Instructions for the task: Make an exact copy of all the entries below, with the pictures left out.
──────────
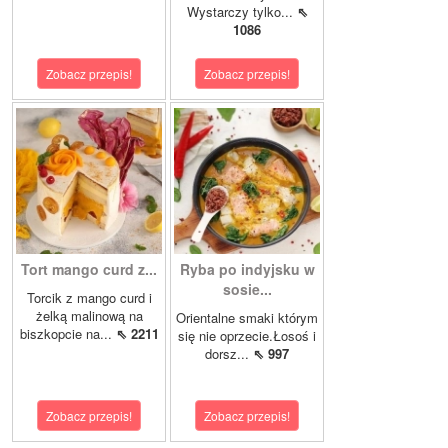
Wystarczy tylko...
⇖
1086
Zobacz przepis!
Zobacz przepis!
Tort mango curd z...
Ryba po indyjsku w
sosie...
Torcik z mango curd i
żelką malinową na
Orientalne smaki którym
biszkopcie na...
⇖ 2211
się nie oprzecie.Łosoś i
dorsz...
⇖ 997
Zobacz przepis!
Zobacz przepis!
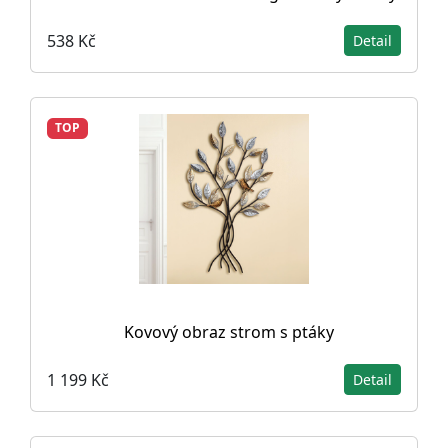
538 Kč
Detail
TOP
Kovový obraz strom s ptáky
1 199 Kč
Detail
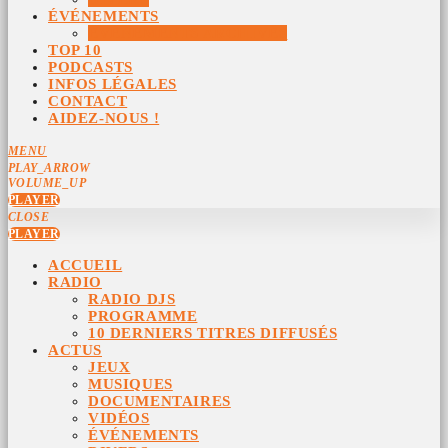
ÉVÉNEMENTS
ÉVÉNEMENTS ARCHIVÉS
TOP 10
PODCASTS
INFOS LÉGALES
CONTACT
AIDEZ-NOUS !
MENU
PLAY_ARROW
VOLUME_UP
PLAYER
CLOSE
PLAYER
ACCUEIL
RADIO
RADIO DJS
PROGRAMME
10 DERNIERS TITRES DIFFUSÉS
ACTUS
JEUX
MUSIQUES
DOCUMENTAIRES
VIDÉOS
ÉVÉNEMENTS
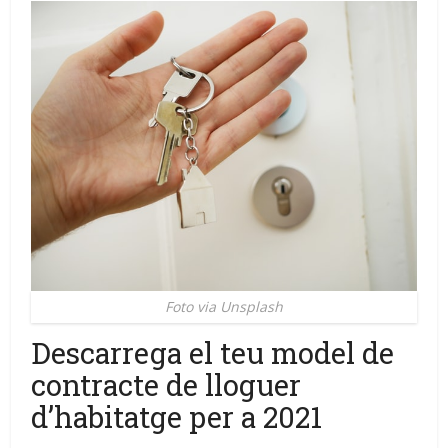
Foto via Unsplash
Descarrega el teu model de
contracte de lloguer
d’habitatge per a 2021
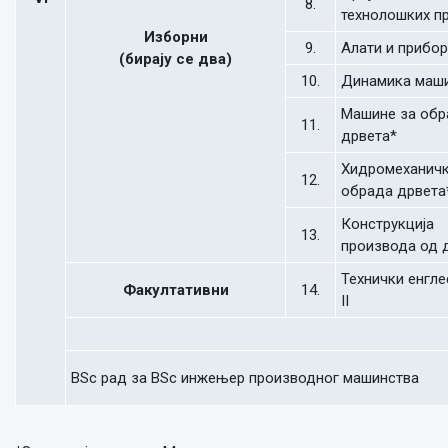
8.
технолошких п
Изборни
9.
Алати и прибор
(бирају се два)
10.
Динамика маш
Машине за обр
11.
дрвета*
Хидромеханич
12.
обрада дрвета
Конструкција
13.
производа од 
Технички енгле
Факултативни
14.
II
BSc рад за BSc инжењер производног машинства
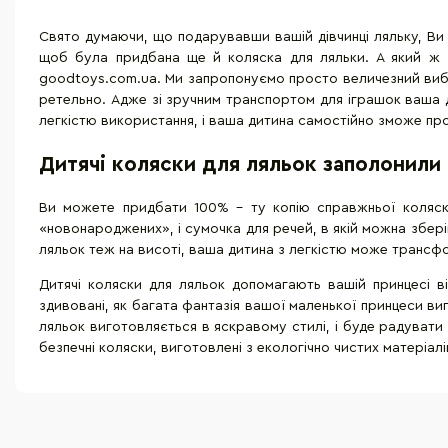
Свято думаючи, що подарувавши вашій дівчинці ляльку, Ви
щоб була придбана ще й коляска для ляльки. А який ж з
goodtoys.com.ua. Ми запропонуємо просто величезний вибі
ретельно. Адже зі зручним транспортом для іграшок ваша 
легкістю використання, і ваша дитина самостійно зможе про
Дитячі коляски для ляльок заполонили 
Ви можете придбати 100% - ту копію справжньої коляски
«новонароджених», і сумочка для речей, в якій можна зберіг
ляльок теж на висоті, ваша дитина з легкістю може трансфо
Дитячі коляски для ляльок допомагають вашій принцесі від
здивовані, як багата фантазія вашої маленької принцеси виг
ляльок виготовляється в яскравому стилі, і буде радувати 
безпечні коляски, виготовлені з екологічно чистих матеріал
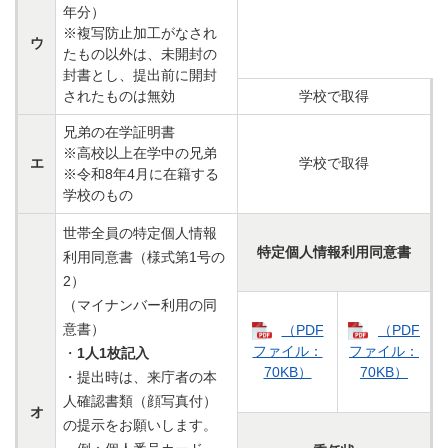
年分）
※複写防止加工がなされ
ウ
たもの以外は、未開封の
封書とし、提出前に開封
されたものは無効
学校で取得
兄弟の在学証明書
※高校以上在学中の兄弟
エ
学校で取得
※令和8年4月に在籍する
学校のもの
世帯全員の特定個人情報
特定個人情報利用同意書
利用同意書（様式第1号の
2）
（マイナンバー利用の同
意書）
（PDF
（PDF
ファイル：
ファイル：
・
1人1枚記入
70KB）
70KB）
・提出時は、来庁者の本
人確認書類（顔写真付）
オ
の提示をお願いします。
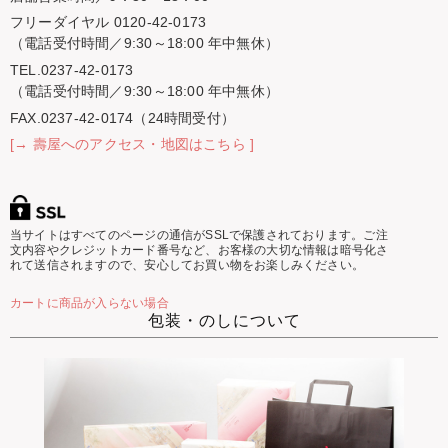
フリーダイヤル 0120-42-0173
（電話受付時間／9:30～18:00 年中無休）
TEL.0237-42-0173
（電話受付時間／9:30～18:00 年中無休）
FAX.0237-42-0174（24時間受付）
[→ 壽屋へのアクセス・地図はこちら ]
当サイトはすべてのページの通信がSSLで保護されております。ご注
文内容やクレジットカード番号など、お客様の大切な情報は暗号化さ
れて送信されますので、安心してお買い物をお楽しみください。
カートに商品が入らない場合
包装・のしについて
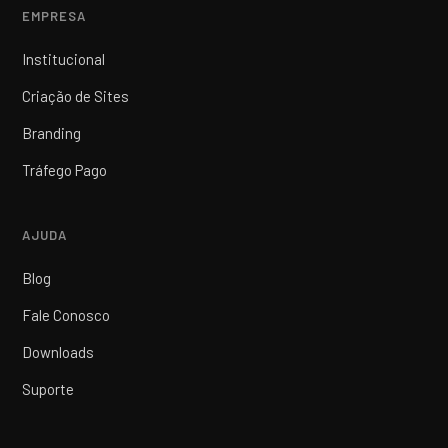
EMPRESA
Institucional
Criação de Sites
Branding
Tráfego Pago
AJUDA
Blog
Fale Conosco
Downloads
Suporte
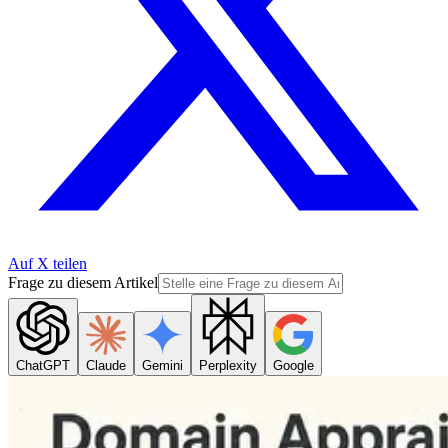
Auf X teilen
Frage zu diesem Artikel
ChatGPT
Claude
Gemini
Perplexity
Google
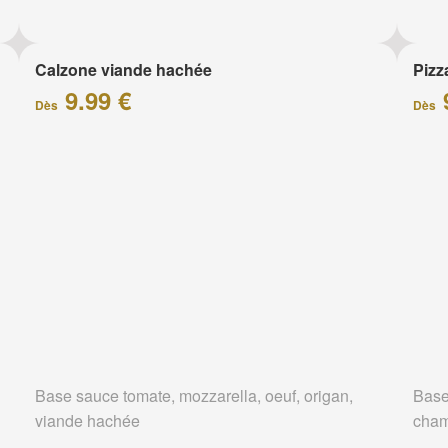
Calzone viande hachée
Piz
9.99 €
Dès
Dès
Base sauce tomate, mozzarella, oeuf, origan,
Base
viande hachée
cham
──────────
Your solution:
Wystarczy tylko...
⇖
1086
Zobacz przepis!
Zobacz przepis!
Tort mango curd z...
Ryba po indyjsku w
sosie...
Torcik z mango curd i
żelką malinową na
Orientalne smaki którym
biszkopcie na...
⇖ 2211
się nie oprzecie.Łosoś i
dorsz...
⇖ 997
Zobacz przepis!
Zobacz przepis!
538 Kč
Detail
TOP
Kovový obraz strom s ptáky
1 199 Kč
Detail
ÉVÉNEMENTS
ÉVÉNEMENTS ARCHIVÉS
TOP 10
PODCASTS
INFOS LÉGALES
CONTACT
AIDEZ-NOUS !
MENU
PLAY_ARROW
VOLUME_UP
PLAYER
CLOSE
PLAYER
ACCUEIL
RADIO
RADIO DJS
PROGRAMME
10 DERNIERS TITRES DIFFUSÉS
ACTUS
JEUX
MUSIQUES
DOCUMENTAIRES
VIDÉOS
ÉVÉNEMENTS
Foto via Unsplash
Descarrega el teu model de
contracte de lloguer
d’habitatge per a 2021
8.
технолошких п
Изборни
9.
Алати и прибор
(бирају се два)
10.
Динамика маш
Машине за обр
11.
дрвета*
Хидромеханич
12.
обрада дрвета
Конструкција
13.
производа од 
Технички енгле
Факултативни
14.
II
BSc рад за BSc инжењер производног машинства
Свято думаючи, що подарувавши вашій дівчинці ляльку, Ви
щоб була придбана ще й коляска для ляльки. А який ж з
goodtoys.com.ua. Ми запропонуємо просто величезний вибі
ретельно. Адже зі зручним транспортом для іграшок ваша 
легкістю використання, і ваша дитина самостійно зможе про
Дитячі коляски для ляльок заполонили 
Ви можете придбати 100% - ту копію справжньої коляски
«новонароджених», і сумочка для речей, в якій можна зберіг
ляльок теж на висоті, ваша дитина з легкістю може трансфо
Дитячі коляски для ляльок допомагають вашій принцесі від
здивовані, як багата фантазія вашої маленької принцеси виг
ляльок виготовляється в яскравому стилі, і буде радувати 
безпечні коляски, виготовлені з екологічно чистих матеріал
年分）
※複写防止加工がなされ
ウ
たもの以外は、未開封の
封書とし、提出前に開封
されたものは無効
学校で取得
兄弟の在学証明書
※高校以上在学中の兄弟
エ
学校で取得
※令和8年4月に在籍する
学校のもの
世帯全員の特定個人情報
特定個人情報利用同意書
利用同意書（様式第1号の
2）
（マイナンバー利用の同
意書）
（PDF
（PDF
ファイル：
ファイル：
・
1人1枚記入
70KB）
70KB）
・提出時は、来庁者の本
人確認書類（顔写真付）
オ
の提示をお願いします。
フリーダイヤル 0120-42-0173
（電話受付時間／9:30～18:00 年中無休）
TEL.0237-42-0173
（電話受付時間／9:30～18:00 年中無休）
FAX.0237-42-0174（24時間受付）
[→ 壽屋へのアクセス・地図はこちら ]
当サイトはすべてのページの通信がSSLで保護されております。ご注
文内容やクレジットカード番号など、お客様の大切な情報は暗号化さ
れて送信されますので、安心してお買い物をお楽しみください。
カートに商品が入らない場合
包装・のしについて
EMPRESA
Institucional
Criação de Sites
Branding
Tráfego Pago
AJUDA
Blog
Fale Conosco
Downloads
Suporte
Auf X teilen
Frage zu diesem Artikel
ChatGPT
Claude
Gemini
Perplexity
Google
Calzone viande hachée
Piz
9.99 €
Dès
Dès
Base sauce tomate, mozzarella, oeuf, origan,
Base
viande hachée
cham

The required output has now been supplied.